→ What is needed
Below are records; please write out exactly the lines from the first line through the line containing "Volledig ins", with no pictures.

→ Excerpted records

[Start of section]

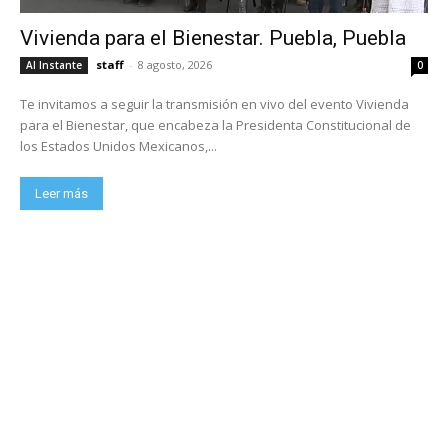
Vivienda para el Bienestar. Puebla, Puebla
staff
-
8 agosto, 2026
Al Instante
0
Te invitamos a seguir la transmisión en vivo del evento Vivienda
para el Bienestar, que encabeza la Presidenta Constitucional de
los Estados Unidos Mexicanos,...
Leer más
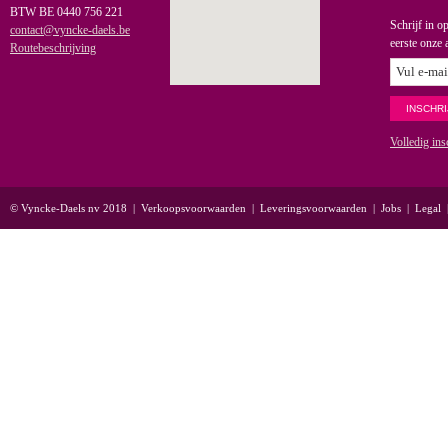
BTW BE 0440 756 221
Schrijf in o
contact@vyncke-daels.be
eerste onze 
Routebeschrijving
Volledig ins
© Vyncke-Daels nv 2018
|
Verkoopsvoorwaarden
|
Leveringsvoorwaarden
|
Jobs
|
Legal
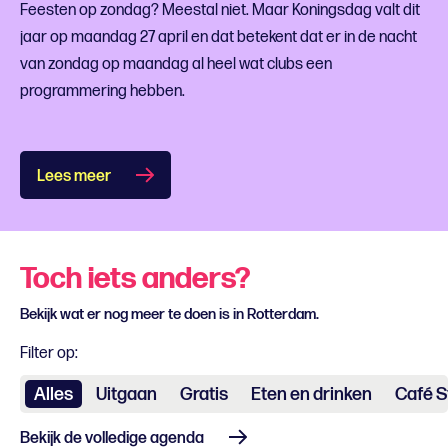
Feesten op zondag? Meestal niet. Maar Koningsdag valt dit
jaar op maandag 27 april en dat betekent dat er in de nacht
van zondag op maandag al heel wat clubs een
programmering hebben.
Lees meer
Toch iets anders?
Bekijk wat er nog meer te doen is in Rotterdam.
Filter op:
Alles
Uitgaan
Gratis
Eten en drinken
Café S
Bekijk de volledige agenda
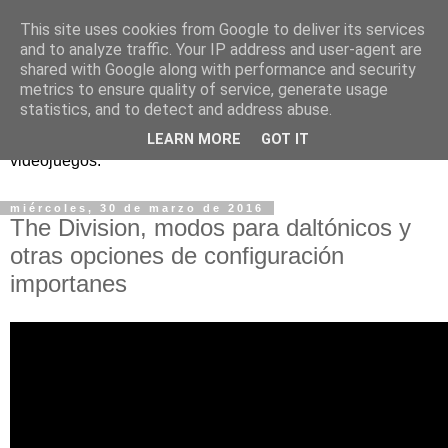
This site uses cookies from Google to deliver its services
and to analyze traffic. Your IP address and user-agent are
shared with Google along with performance and security
metrics to ensure quality of service, generate usage
statistics, and to detect and address abuse.
Análisis, noticias y eventos sobre accesibilidad en
LEARN MORE
GOT IT
videojuegos.
miércoles, 30 de marzo de 2016
The Division, modos para daltónicos y
otras opciones de configuración
importanes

[End of section]

→ Answer below
Vivienda para el Bienestar. Puebla, Puebla
staff
-
8 agosto, 2026
Al Instante
0
Te invitamos a seguir la transmisión en vivo del evento Vivienda
para el Bienestar, que encabeza la Presidenta Constitucional de
los Estados Unidos Mexicanos,...
Leer más
BTW BE 0440 756 221
Schrijf in o
contact@vyncke-daels.be
eerste onze 
Routebeschrijving
Volledig ins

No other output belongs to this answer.